== Segment start ==

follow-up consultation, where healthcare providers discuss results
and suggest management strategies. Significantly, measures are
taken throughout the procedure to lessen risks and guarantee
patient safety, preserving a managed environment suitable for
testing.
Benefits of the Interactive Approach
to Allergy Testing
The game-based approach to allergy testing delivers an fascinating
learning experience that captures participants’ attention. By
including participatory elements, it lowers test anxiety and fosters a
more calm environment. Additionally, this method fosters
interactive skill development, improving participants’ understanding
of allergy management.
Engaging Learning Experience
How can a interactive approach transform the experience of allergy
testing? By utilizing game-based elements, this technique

== Segment end ==

Exercise aim
Repeat back the listing above exactly, including every line.

Output of the task
follow-up consultation, where healthcare providers discuss results
and suggest management strategies. Significantly, measures are
taken throughout the procedure to lessen risks and guarantee
patient safety, preserving a managed environment suitable for
testing.
Benefits of the Interactive Approach
to Allergy Testing
The game-based approach to allergy testing delivers an fascinating
learning experience that captures participants’ attention. By
including participatory elements, it lowers test anxiety and fosters a
more calm environment. Additionally, this method fosters
interactive skill development, improving participants’ understanding
of allergy management.
Engaging Learning Experience
How can a interactive approach transform the experience of allergy
testing? By utilizing game-based elements, this technique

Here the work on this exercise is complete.